• WORK TO BE COMPLETED: Please copy each line of the data that includes the string "Puzzle".

• GIVEN INFORMATION:
= = = =

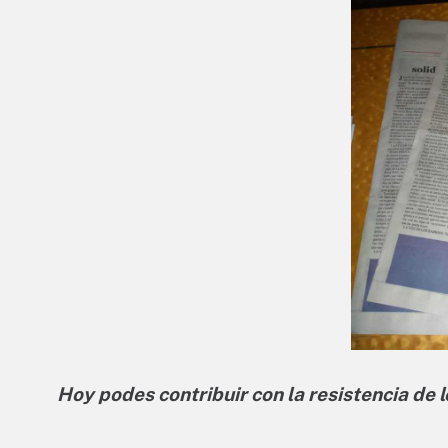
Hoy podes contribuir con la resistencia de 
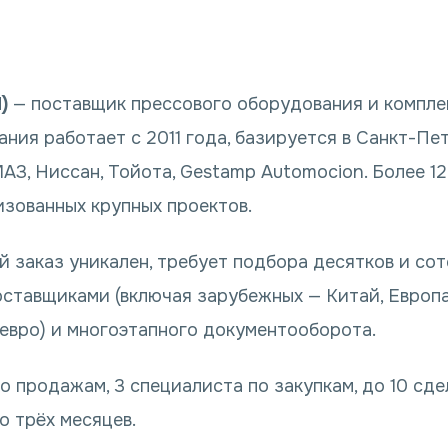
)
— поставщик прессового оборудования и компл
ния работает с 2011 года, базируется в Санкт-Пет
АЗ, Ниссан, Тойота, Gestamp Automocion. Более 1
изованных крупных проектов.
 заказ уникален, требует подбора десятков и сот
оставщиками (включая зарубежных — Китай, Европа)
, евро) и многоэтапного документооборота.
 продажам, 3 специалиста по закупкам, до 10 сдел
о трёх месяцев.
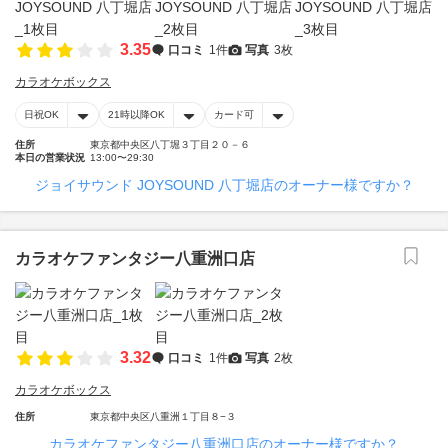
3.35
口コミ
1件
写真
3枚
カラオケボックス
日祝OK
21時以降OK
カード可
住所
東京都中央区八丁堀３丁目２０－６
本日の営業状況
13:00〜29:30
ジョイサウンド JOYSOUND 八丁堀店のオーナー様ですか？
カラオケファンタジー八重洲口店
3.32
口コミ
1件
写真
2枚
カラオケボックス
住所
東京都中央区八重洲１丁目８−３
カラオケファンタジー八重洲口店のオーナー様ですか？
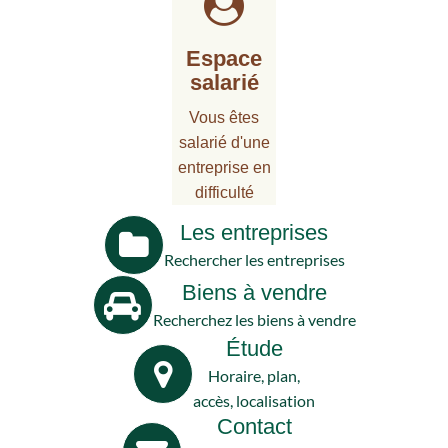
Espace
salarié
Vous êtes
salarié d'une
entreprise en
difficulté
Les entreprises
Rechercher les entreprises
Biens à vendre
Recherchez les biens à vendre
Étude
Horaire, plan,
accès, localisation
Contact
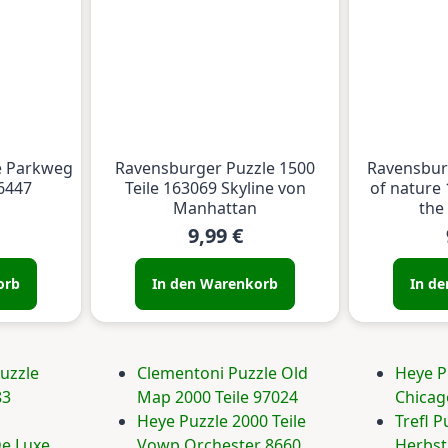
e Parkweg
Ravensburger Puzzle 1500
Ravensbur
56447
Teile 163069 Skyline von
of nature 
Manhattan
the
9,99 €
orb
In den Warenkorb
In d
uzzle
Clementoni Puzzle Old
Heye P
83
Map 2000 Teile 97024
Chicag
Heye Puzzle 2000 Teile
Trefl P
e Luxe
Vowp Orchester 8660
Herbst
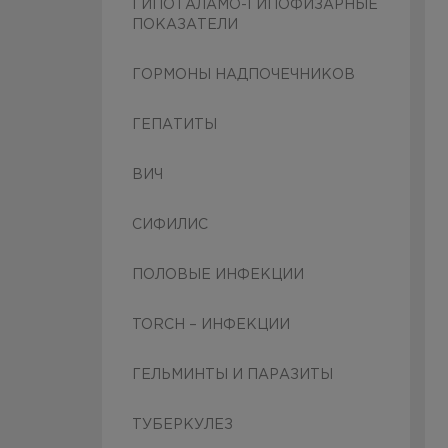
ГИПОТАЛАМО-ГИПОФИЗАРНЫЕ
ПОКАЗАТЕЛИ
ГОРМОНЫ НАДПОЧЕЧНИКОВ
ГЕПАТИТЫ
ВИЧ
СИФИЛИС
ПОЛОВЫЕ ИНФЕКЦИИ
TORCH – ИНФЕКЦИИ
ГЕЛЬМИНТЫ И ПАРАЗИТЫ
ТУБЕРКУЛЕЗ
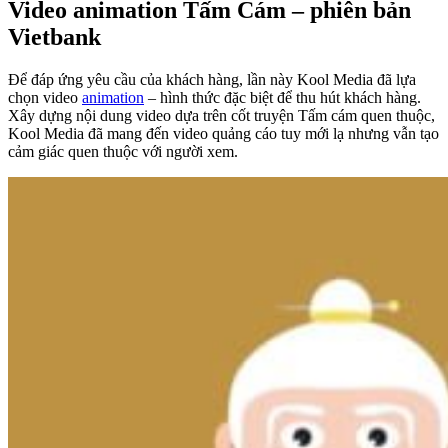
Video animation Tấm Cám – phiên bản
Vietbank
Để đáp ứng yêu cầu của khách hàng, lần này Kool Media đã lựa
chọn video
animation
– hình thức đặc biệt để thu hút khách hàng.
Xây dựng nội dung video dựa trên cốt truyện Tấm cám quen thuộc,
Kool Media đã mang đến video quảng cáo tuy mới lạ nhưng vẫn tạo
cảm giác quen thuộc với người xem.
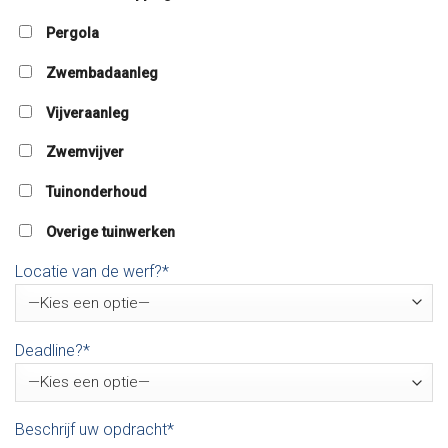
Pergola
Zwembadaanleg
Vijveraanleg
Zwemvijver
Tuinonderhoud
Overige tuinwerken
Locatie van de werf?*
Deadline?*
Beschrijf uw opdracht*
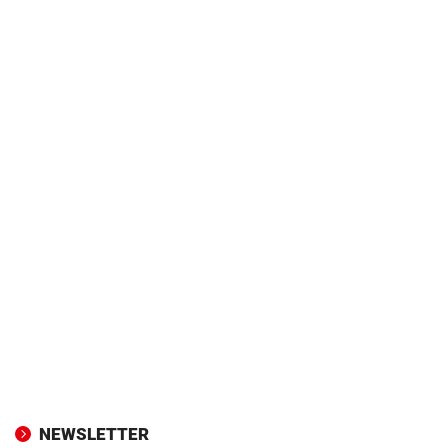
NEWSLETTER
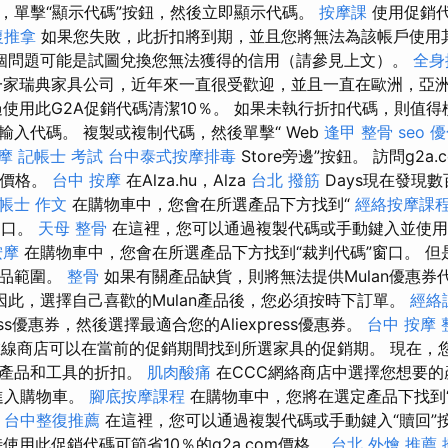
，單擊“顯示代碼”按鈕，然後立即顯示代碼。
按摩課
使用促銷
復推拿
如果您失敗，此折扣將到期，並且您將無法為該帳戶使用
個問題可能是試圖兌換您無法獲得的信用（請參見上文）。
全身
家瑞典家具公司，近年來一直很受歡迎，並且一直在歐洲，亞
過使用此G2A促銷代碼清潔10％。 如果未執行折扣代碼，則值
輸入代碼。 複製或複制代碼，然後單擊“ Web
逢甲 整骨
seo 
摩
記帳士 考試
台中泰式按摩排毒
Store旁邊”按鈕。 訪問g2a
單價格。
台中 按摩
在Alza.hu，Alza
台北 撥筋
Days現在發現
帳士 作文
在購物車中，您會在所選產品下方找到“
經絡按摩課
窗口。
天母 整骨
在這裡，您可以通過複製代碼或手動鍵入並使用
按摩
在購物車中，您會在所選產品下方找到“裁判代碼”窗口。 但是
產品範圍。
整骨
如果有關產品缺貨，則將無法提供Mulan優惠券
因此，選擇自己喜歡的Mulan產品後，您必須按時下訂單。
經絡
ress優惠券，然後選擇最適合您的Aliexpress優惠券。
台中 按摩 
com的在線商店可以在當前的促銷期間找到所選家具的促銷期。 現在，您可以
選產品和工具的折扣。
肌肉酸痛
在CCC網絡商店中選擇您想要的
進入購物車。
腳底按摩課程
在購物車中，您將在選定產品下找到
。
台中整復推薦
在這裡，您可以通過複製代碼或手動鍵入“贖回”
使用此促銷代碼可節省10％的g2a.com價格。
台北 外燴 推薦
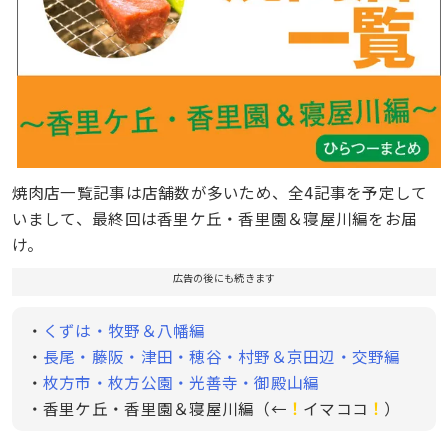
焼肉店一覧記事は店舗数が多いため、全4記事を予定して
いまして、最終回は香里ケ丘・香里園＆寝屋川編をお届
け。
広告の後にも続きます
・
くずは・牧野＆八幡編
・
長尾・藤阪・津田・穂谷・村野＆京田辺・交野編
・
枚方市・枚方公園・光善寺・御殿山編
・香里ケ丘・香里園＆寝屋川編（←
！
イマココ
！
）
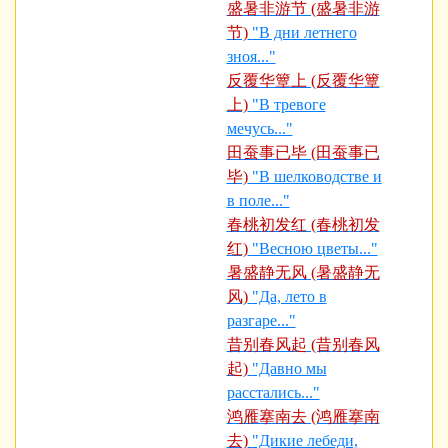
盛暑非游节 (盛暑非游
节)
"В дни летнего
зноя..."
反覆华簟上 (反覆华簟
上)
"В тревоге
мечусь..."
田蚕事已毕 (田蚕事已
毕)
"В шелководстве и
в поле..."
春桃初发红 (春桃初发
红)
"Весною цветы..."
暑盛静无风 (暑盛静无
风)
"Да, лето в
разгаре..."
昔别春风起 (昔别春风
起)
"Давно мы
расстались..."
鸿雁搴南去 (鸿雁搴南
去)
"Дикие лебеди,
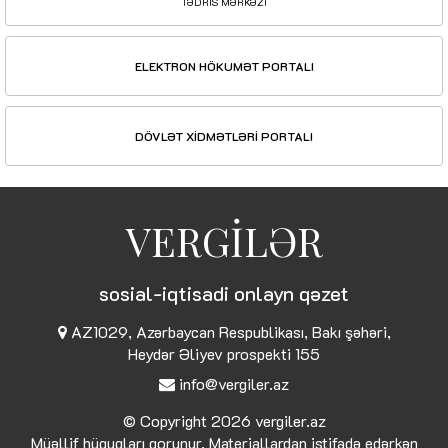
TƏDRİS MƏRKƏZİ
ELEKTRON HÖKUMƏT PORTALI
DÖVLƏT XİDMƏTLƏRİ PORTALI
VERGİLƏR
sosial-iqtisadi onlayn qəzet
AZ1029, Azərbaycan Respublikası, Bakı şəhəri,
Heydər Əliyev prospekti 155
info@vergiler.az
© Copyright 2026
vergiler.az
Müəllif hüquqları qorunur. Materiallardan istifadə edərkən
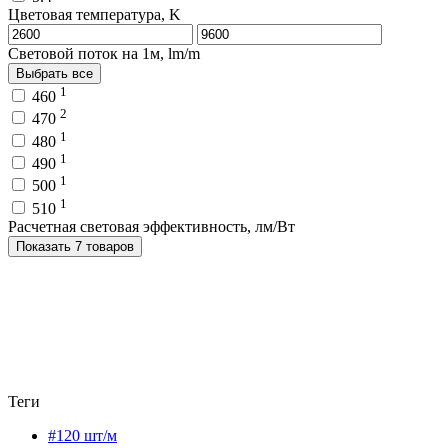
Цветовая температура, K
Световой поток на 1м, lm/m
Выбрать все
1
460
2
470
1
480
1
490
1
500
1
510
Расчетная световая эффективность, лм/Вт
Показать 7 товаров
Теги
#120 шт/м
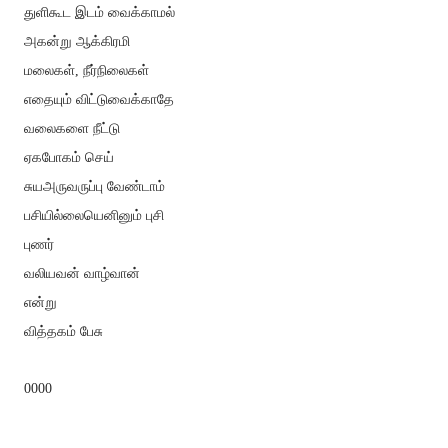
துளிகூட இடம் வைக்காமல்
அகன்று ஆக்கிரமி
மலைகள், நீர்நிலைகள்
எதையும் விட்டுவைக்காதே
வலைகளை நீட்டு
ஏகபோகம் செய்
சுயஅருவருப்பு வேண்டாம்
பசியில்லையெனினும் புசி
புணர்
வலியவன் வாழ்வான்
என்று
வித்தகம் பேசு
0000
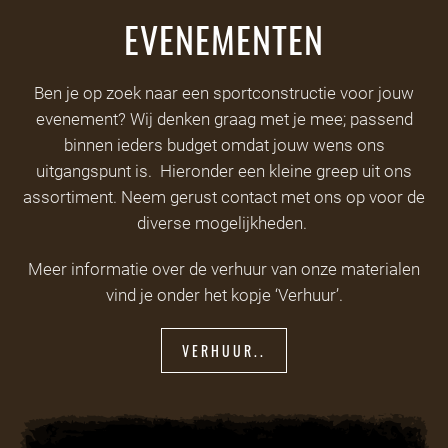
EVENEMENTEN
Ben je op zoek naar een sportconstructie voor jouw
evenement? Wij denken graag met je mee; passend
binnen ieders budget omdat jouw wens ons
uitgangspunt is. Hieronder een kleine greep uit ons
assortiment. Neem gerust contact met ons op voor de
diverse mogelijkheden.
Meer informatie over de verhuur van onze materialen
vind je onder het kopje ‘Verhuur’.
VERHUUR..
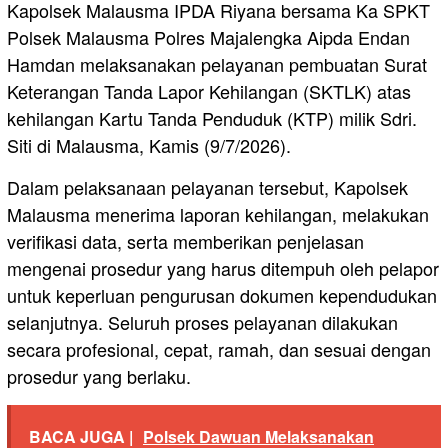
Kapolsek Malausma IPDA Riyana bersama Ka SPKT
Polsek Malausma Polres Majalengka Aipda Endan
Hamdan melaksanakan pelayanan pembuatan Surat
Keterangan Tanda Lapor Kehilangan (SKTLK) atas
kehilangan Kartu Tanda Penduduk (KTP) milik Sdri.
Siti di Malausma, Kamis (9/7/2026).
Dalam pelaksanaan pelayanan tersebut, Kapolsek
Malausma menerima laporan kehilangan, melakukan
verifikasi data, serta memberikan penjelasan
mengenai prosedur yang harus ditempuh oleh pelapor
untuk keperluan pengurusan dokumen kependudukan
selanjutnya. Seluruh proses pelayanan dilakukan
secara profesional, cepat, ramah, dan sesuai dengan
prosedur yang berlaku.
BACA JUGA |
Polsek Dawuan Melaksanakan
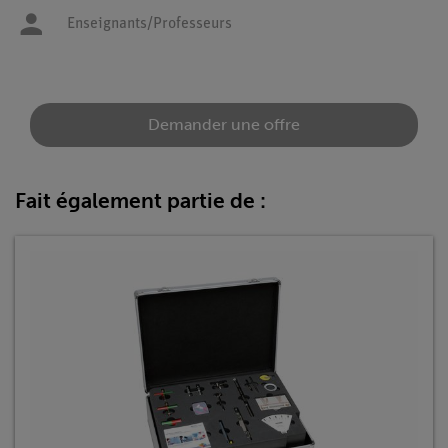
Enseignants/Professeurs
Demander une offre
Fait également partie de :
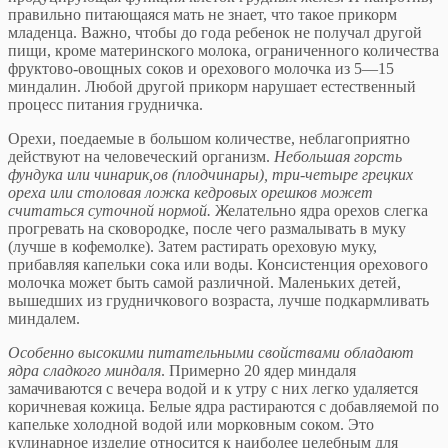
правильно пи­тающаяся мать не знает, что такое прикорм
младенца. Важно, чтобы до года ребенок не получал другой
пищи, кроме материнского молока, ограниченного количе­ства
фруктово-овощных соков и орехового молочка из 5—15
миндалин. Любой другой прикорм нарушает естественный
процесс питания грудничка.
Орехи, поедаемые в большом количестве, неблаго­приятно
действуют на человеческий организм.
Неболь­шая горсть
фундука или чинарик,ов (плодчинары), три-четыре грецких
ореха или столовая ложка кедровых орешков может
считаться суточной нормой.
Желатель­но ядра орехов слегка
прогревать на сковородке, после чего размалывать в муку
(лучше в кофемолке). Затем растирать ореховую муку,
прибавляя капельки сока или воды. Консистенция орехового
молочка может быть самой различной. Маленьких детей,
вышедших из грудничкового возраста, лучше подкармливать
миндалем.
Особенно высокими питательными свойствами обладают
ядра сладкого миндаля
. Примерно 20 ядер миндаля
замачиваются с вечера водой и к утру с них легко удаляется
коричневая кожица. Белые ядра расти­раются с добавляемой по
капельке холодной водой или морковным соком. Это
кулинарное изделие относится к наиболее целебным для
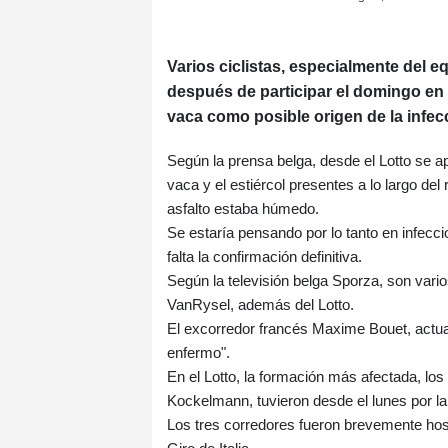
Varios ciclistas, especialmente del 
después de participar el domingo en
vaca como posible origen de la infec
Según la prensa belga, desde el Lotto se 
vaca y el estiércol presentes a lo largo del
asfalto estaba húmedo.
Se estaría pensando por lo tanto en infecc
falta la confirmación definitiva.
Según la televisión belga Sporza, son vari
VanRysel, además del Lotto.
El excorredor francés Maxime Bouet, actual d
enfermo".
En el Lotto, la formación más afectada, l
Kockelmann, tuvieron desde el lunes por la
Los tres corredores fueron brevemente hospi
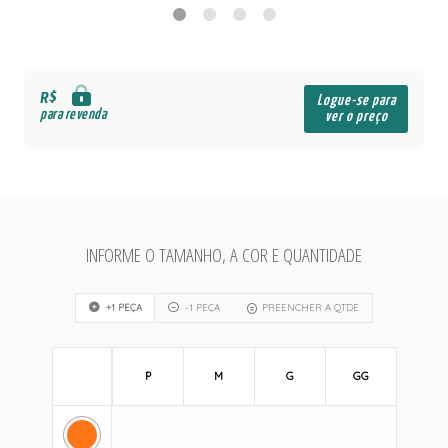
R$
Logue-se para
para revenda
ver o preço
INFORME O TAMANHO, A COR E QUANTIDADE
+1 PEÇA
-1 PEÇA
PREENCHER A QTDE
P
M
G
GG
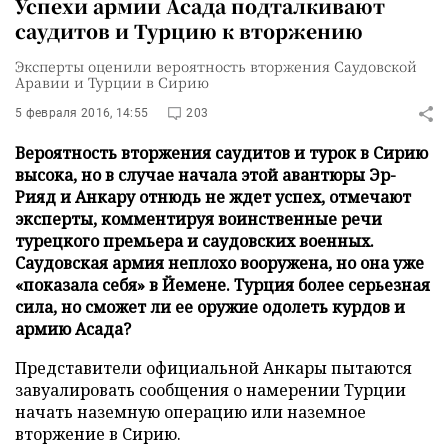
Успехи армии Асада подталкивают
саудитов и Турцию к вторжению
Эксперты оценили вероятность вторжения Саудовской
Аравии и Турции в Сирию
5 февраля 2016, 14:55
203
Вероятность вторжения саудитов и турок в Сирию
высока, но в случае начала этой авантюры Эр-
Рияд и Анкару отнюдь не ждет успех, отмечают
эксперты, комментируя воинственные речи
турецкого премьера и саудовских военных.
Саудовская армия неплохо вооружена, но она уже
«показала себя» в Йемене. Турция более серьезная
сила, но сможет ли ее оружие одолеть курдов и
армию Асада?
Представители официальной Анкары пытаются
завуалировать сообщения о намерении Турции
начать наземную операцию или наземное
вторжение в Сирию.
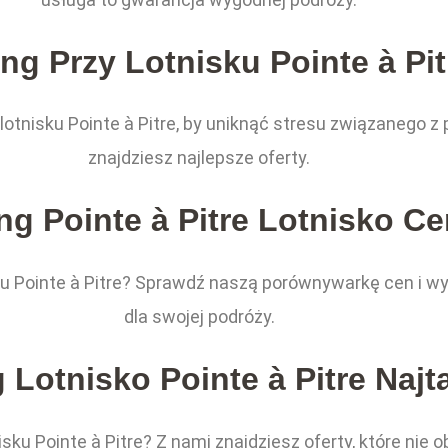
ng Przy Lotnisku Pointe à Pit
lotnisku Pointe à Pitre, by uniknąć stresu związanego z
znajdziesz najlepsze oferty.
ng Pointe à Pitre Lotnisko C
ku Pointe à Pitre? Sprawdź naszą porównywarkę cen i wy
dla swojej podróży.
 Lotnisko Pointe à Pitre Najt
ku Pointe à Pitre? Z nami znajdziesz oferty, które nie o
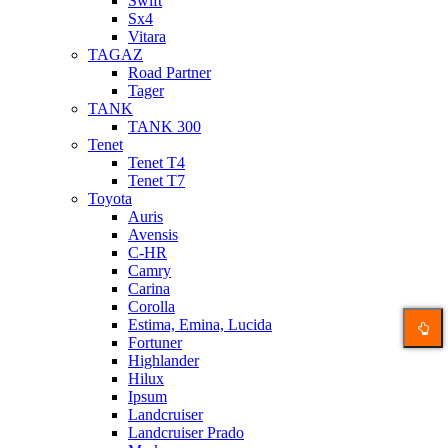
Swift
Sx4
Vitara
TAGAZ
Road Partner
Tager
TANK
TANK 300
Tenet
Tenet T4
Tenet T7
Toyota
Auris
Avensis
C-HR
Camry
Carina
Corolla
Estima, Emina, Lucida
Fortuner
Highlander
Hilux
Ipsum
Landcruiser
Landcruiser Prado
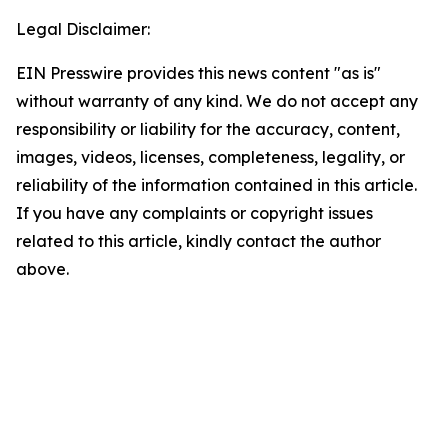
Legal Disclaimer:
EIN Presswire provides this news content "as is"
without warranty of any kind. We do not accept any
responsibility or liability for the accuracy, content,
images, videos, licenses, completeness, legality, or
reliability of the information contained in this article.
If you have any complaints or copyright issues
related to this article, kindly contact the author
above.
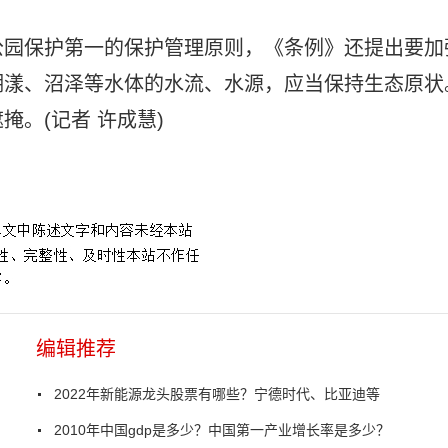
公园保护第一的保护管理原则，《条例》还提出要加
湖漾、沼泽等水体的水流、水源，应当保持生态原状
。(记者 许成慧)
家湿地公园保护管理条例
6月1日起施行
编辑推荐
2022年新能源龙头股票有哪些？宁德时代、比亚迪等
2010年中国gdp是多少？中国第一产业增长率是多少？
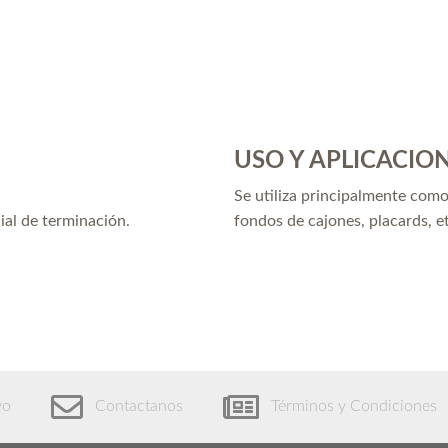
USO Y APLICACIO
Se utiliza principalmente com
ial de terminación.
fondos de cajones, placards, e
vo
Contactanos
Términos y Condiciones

= = = =

• ANSWER TO THIS EXERCISE:
Ravensburger Puzzle 1500
Clementoni Puzzle Old
Heye Puzzle 2000 Teile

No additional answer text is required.